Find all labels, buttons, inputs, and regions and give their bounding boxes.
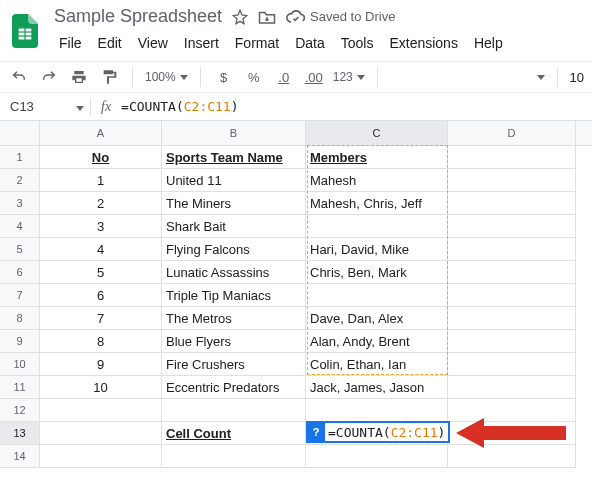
print-icon[interactable] [68, 66, 90, 88]
menu-help[interactable]: Help [467, 31, 510, 55]
cell[interactable]: Sports Team Name [162, 146, 306, 169]
paint-format-icon[interactable] [98, 66, 120, 88]
decrease-decimal[interactable]: .0 [273, 66, 295, 88]
cell[interactable] [306, 445, 448, 468]
cell[interactable] [306, 399, 448, 422]
cell[interactable] [448, 238, 576, 261]
cell[interactable]: Dave, Dan, Alex [306, 307, 448, 330]
cell[interactable]: Flying Falcons [162, 238, 306, 261]
col-header-A[interactable]: A [40, 121, 162, 145]
row-header[interactable]: 10 [0, 353, 40, 376]
cell[interactable] [448, 376, 576, 399]
cell[interactable]: Members [306, 146, 448, 169]
more-formats[interactable]: 123 [333, 70, 365, 84]
cell[interactable]: United 11 [162, 169, 306, 192]
cell[interactable]: Lunatic Assassins [162, 261, 306, 284]
cell[interactable] [448, 353, 576, 376]
row-header[interactable]: 8 [0, 307, 40, 330]
cell[interactable]: 2 [40, 192, 162, 215]
row-header[interactable]: 7 [0, 284, 40, 307]
menu-extensions[interactable]: Extensions [382, 31, 464, 55]
spreadsheet-grid[interactable]: A B C D 1NoSports Team NameMembers21Unit… [0, 121, 592, 468]
col-header-C[interactable]: C [306, 121, 448, 145]
cell[interactable]: Jack, James, Jason [306, 376, 448, 399]
row-header[interactable]: 12 [0, 399, 40, 422]
cell[interactable] [448, 307, 576, 330]
col-header-D[interactable]: D [448, 121, 576, 145]
cell[interactable] [306, 215, 448, 238]
format-currency[interactable]: $ [213, 66, 235, 88]
menu-data[interactable]: Data [288, 31, 332, 55]
cell[interactable] [448, 169, 576, 192]
cell[interactable]: Chris, Ben, Mark [306, 261, 448, 284]
cell[interactable] [448, 192, 576, 215]
row-header[interactable]: 2 [0, 169, 40, 192]
cell[interactable] [40, 445, 162, 468]
menu-tools[interactable]: Tools [334, 31, 381, 55]
cell[interactable] [162, 399, 306, 422]
cell[interactable] [448, 330, 576, 353]
cell[interactable]: The Metros [162, 307, 306, 330]
cell[interactable]: Cell Count [162, 422, 306, 445]
cell[interactable]: Blue Flyers [162, 330, 306, 353]
cell[interactable]: The Miners [162, 192, 306, 215]
cell[interactable]: 4 [40, 238, 162, 261]
format-percent[interactable]: % [243, 66, 265, 88]
cell[interactable]: 9 [40, 353, 162, 376]
cloud-status[interactable]: Saved to Drive [286, 9, 395, 24]
cell[interactable] [448, 215, 576, 238]
row-header[interactable]: 14 [0, 445, 40, 468]
active-cell-editor[interactable]: ? =COUNTA(C2:C11) [306, 421, 450, 443]
row-header[interactable]: 3 [0, 192, 40, 215]
cell[interactable] [40, 422, 162, 445]
chevron-down-icon[interactable] [537, 75, 545, 80]
row-header[interactable]: 13 [0, 422, 40, 445]
font-size[interactable]: 10 [570, 70, 584, 85]
col-header-B[interactable]: B [162, 121, 306, 145]
redo-icon[interactable] [38, 66, 60, 88]
name-box[interactable]: C13 [0, 99, 90, 114]
cell[interactable]: Colin, Ethan, Ian [306, 353, 448, 376]
cell[interactable]: Mahesh, Chris, Jeff [306, 192, 448, 215]
cell[interactable]: Hari, David, Mike [306, 238, 448, 261]
row-header[interactable]: 5 [0, 238, 40, 261]
menu-insert[interactable]: Insert [177, 31, 226, 55]
cell[interactable]: 6 [40, 284, 162, 307]
cell[interactable]: 1 [40, 169, 162, 192]
doc-title[interactable]: Sample Spreadsheet [54, 6, 222, 27]
cell[interactable]: Alan, Andy, Brent [306, 330, 448, 353]
zoom-select[interactable]: 100% [145, 70, 188, 84]
cell[interactable] [306, 284, 448, 307]
cell[interactable] [448, 146, 576, 169]
cell[interactable] [448, 261, 576, 284]
menu-file[interactable]: File [52, 31, 89, 55]
star-icon[interactable] [232, 9, 248, 25]
formula-help-icon[interactable]: ? [307, 423, 325, 441]
formula-input[interactable]: =COUNTA(C2:C11) [121, 99, 238, 114]
cell[interactable]: Fire Crushers [162, 353, 306, 376]
cell[interactable]: 7 [40, 307, 162, 330]
cell[interactable]: Shark Bait [162, 215, 306, 238]
row-header[interactable]: 4 [0, 215, 40, 238]
row-header[interactable]: 9 [0, 330, 40, 353]
increase-decimal[interactable]: .00 [303, 66, 325, 88]
cell[interactable] [448, 284, 576, 307]
move-icon[interactable] [258, 9, 276, 25]
cell[interactable]: Eccentric Predators [162, 376, 306, 399]
select-all-corner[interactable] [0, 121, 40, 145]
cell[interactable] [162, 445, 306, 468]
row-header[interactable]: 1 [0, 146, 40, 169]
menu-view[interactable]: View [131, 31, 175, 55]
cell[interactable]: 8 [40, 330, 162, 353]
row-header[interactable]: 11 [0, 376, 40, 399]
menu-edit[interactable]: Edit [91, 31, 129, 55]
cell[interactable]: 10 [40, 376, 162, 399]
menu-format[interactable]: Format [228, 31, 286, 55]
cell[interactable]: No [40, 146, 162, 169]
cell[interactable]: 5 [40, 261, 162, 284]
cell[interactable]: Mahesh [306, 169, 448, 192]
cell[interactable]: Triple Tip Maniacs [162, 284, 306, 307]
row-header[interactable]: 6 [0, 261, 40, 284]
undo-icon[interactable] [8, 66, 30, 88]
cell[interactable]: 3 [40, 215, 162, 238]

Instructions for the task
Each record above goes into the copy word for word; the pictures do not.

Written response
Find all labels, buttons, inputs, and regions and give their bounding boxes.
print-icon[interactable] [68, 66, 90, 88]
menu-help[interactable]: Help [467, 31, 510, 55]
cell[interactable]: Sports Team Name [162, 146, 306, 169]
paint-format-icon[interactable] [98, 66, 120, 88]
decrease-decimal[interactable]: .0 [273, 66, 295, 88]
cell[interactable] [306, 445, 448, 468]
cell[interactable] [306, 399, 448, 422]
cell[interactable] [448, 238, 576, 261]
cell[interactable]: Dave, Dan, Alex [306, 307, 448, 330]
cell[interactable]: Flying Falcons [162, 238, 306, 261]
col-header-A[interactable]: A [40, 121, 162, 145]
row-header[interactable]: 10 [0, 353, 40, 376]
cell[interactable] [448, 376, 576, 399]
cell[interactable]: Members [306, 146, 448, 169]
more-formats[interactable]: 123 [333, 70, 365, 84]
cell[interactable]: United 11 [162, 169, 306, 192]
cell[interactable]: Lunatic Assassins [162, 261, 306, 284]
cell[interactable] [448, 353, 576, 376]
row-header[interactable]: 8 [0, 307, 40, 330]
cell[interactable]: 2 [40, 192, 162, 215]
row-header[interactable]: 7 [0, 284, 40, 307]
menu-extensions[interactable]: Extensions [382, 31, 464, 55]
spreadsheet-grid[interactable]: A B C D 1NoSports Team NameMembers21Unit… [0, 121, 592, 468]
col-header-C[interactable]: C [306, 121, 448, 145]
cell[interactable]: Jack, James, Jason [306, 376, 448, 399]
row-header[interactable]: 12 [0, 399, 40, 422]
cell[interactable] [448, 307, 576, 330]
col-header-D[interactable]: D [448, 121, 576, 145]
cell[interactable] [306, 215, 448, 238]
format-currency[interactable]: $ [213, 66, 235, 88]
menu-data[interactable]: Data [288, 31, 332, 55]
cell[interactable] [448, 169, 576, 192]
cell[interactable]: Chris, Ben, Mark [306, 261, 448, 284]
cell[interactable] [448, 192, 576, 215]
row-header[interactable]: 2 [0, 169, 40, 192]
cell[interactable] [40, 445, 162, 468]
menu-tools[interactable]: Tools [334, 31, 381, 55]
cell[interactable] [162, 399, 306, 422]
cell[interactable] [448, 330, 576, 353]
cell[interactable]: The Metros [162, 307, 306, 330]
cell[interactable]: Cell Count [162, 422, 306, 445]
cell[interactable]: Blue Flyers [162, 330, 306, 353]
cell[interactable]: The Miners [162, 192, 306, 215]
cell[interactable]: 4 [40, 238, 162, 261]
format-percent[interactable]: % [243, 66, 265, 88]
cell[interactable]: 9 [40, 353, 162, 376]
cloud-status[interactable]: Saved to Drive [286, 9, 395, 24]
cell[interactable] [448, 215, 576, 238]
row-header[interactable]: 14 [0, 445, 40, 468]
active-cell-editor[interactable]: ? =COUNTA(C2:C11) [306, 421, 450, 443]
row-header[interactable]: 3 [0, 192, 40, 215]
cell[interactable] [40, 422, 162, 445]
chevron-down-icon[interactable] [537, 75, 545, 80]
row-header[interactable]: 13 [0, 422, 40, 445]
font-size[interactable]: 10 [570, 70, 584, 85]
col-header-B[interactable]: B [162, 121, 306, 145]
redo-icon[interactable] [38, 66, 60, 88]
name-box[interactable]: C13 [0, 99, 90, 114]
cell[interactable]: Colin, Ethan, Ian [306, 353, 448, 376]
cell[interactable]: Mahesh, Chris, Jeff [306, 192, 448, 215]
cell[interactable]: Hari, David, Mike [306, 238, 448, 261]
row-header[interactable]: 5 [0, 238, 40, 261]
menu-insert[interactable]: Insert [177, 31, 226, 55]
cell[interactable]: 6 [40, 284, 162, 307]
cell[interactable]: 1 [40, 169, 162, 192]
doc-title[interactable]: Sample Spreadsheet [54, 6, 222, 27]
cell[interactable]: Alan, Andy, Brent [306, 330, 448, 353]
zoom-select[interactable]: 100% [145, 70, 188, 84]
cell[interactable] [306, 284, 448, 307]
cell[interactable] [448, 146, 576, 169]
cell[interactable] [448, 261, 576, 284]
menu-file[interactable]: File [52, 31, 89, 55]
star-icon[interactable] [232, 9, 248, 25]
formula-help-icon[interactable]: ? [307, 423, 325, 441]
formula-input[interactable]: =COUNTA(C2:C11) [121, 99, 238, 114]
cell[interactable]: Fire Crushers [162, 353, 306, 376]
cell[interactable]: 7 [40, 307, 162, 330]
cell[interactable]: Shark Bait [162, 215, 306, 238]
row-header[interactable]: 4 [0, 215, 40, 238]
row-header[interactable]: 9 [0, 330, 40, 353]
increase-decimal[interactable]: .00 [303, 66, 325, 88]
cell[interactable] [448, 284, 576, 307]
move-icon[interactable] [258, 9, 276, 25]
cell[interactable]: Eccentric Predators [162, 376, 306, 399]
select-all-corner[interactable] [0, 121, 40, 145]
cell[interactable] [162, 445, 306, 468]
row-header[interactable]: 1 [0, 146, 40, 169]
menu-view[interactable]: View [131, 31, 175, 55]
cell[interactable]: 8 [40, 330, 162, 353]
row-header[interactable]: 11 [0, 376, 40, 399]
menu-edit[interactable]: Edit [91, 31, 129, 55]
cell[interactable]: 10 [40, 376, 162, 399]
menu-format[interactable]: Format [228, 31, 286, 55]
cell[interactable]: No [40, 146, 162, 169]
cell[interactable]: 5 [40, 261, 162, 284]
cell[interactable]: Mahesh [306, 169, 448, 192]
cell[interactable]: Triple Tip Maniacs [162, 284, 306, 307]
row-header[interactable]: 6 [0, 261, 40, 284]
undo-icon[interactable] [8, 66, 30, 88]
cell[interactable]: 3 [40, 215, 162, 238]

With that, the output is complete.